Mexican immigration officials indicted


TIJUANA, Mexico -- The regional chief of the Mexican immigration service in Tijuana and two deputies have been charged with corruption in a growing scandal involving an alleged network of Mexican federal officials allied with immigrant smugglers.

The Mexican secretariat of the interior is investigating allegations that the immigration service delegation in Tijuana earned as much as $70,000 a week for providing safe passage through the border region for Chinese, Central American and other non-Mexican immigrants. A Mexican official close to the investigation said that further revelations and arrests are likely.
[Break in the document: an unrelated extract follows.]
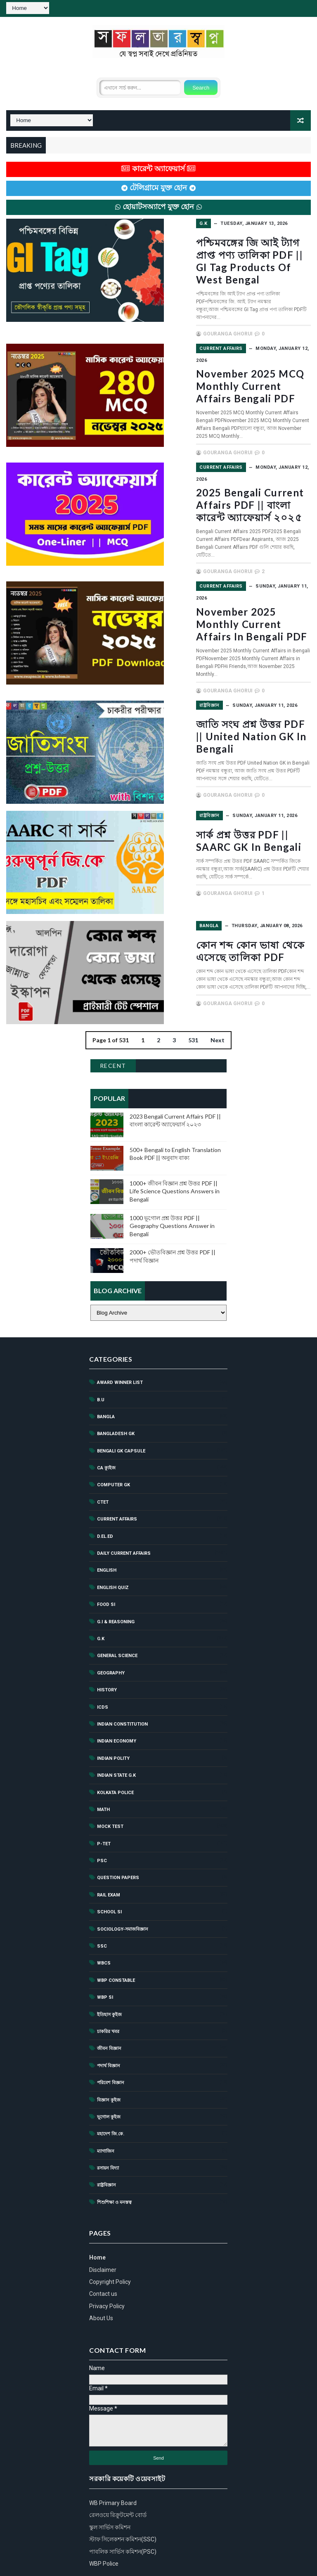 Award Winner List (120, 1335)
The corruption has become so systematic that some Mexican immigration inspectors allegedly travel elsewhere in Mexico to escort groups of U.S.-bound illegal immigrants by plane to Tijuana, according to a report released last week by a veteran human rights activist.

A law enforcement source in the report said one inspector "travels to Cancun, for example, and brings 20 or 30 people. When the agent gets to the immigration checkpoint at the airport, the agent himself pays his colleagues. Then he transports [the migrants] in his own vehicles. There is one who they call 'The Orient Express,' because he brings Asians from Cancun."
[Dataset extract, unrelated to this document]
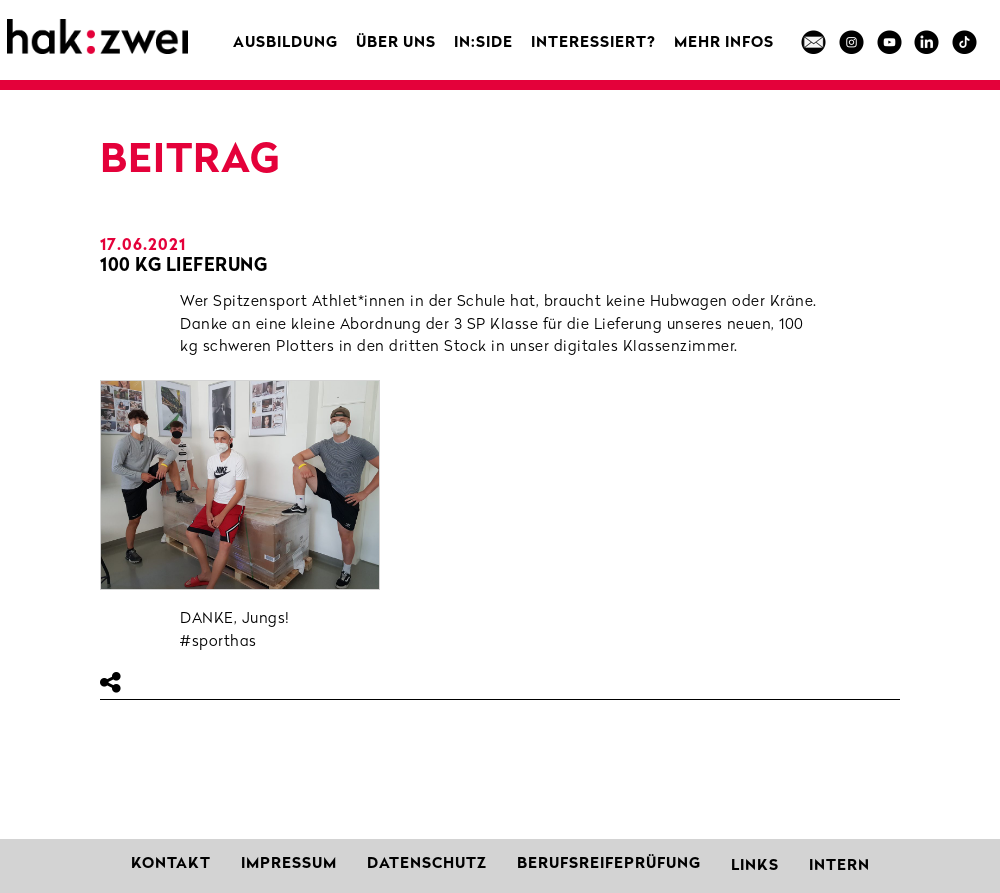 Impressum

Alleged misconduct by immigration administrators in Tijuana recently provoked a complaint from the U.S. Embassy in Mexico City in the form of a diplomatic note of protest, according to Mexican officials. Asked to comment, a U.S. Embassy representative said only that the U.S. government "expressed its concern about the allegations to the government of Mexico, which advised that it would take appropriate steps."

The Mexican federal attorney general's office Friday arraigned Virgilio Alberto Munoz Perez, the regional immigration delegate and a well-known former newspaper editor in Tijuana, on charges including abuse of authority. Mr. Munoz's former deputy and a former chief inspector, who remains a fugitive, were also dismissed and charged.

The crackdown bolsters suspicions expressed last year by U.S. and Mexican law enforcement agents when the flow of Chinese border-crossers through the Baja corridor escalated: Despite pledges to crack down on non-Mexican illegal immigrants, some Mexican authorities appear to be an integral part of the big-money smuggling industry at the border.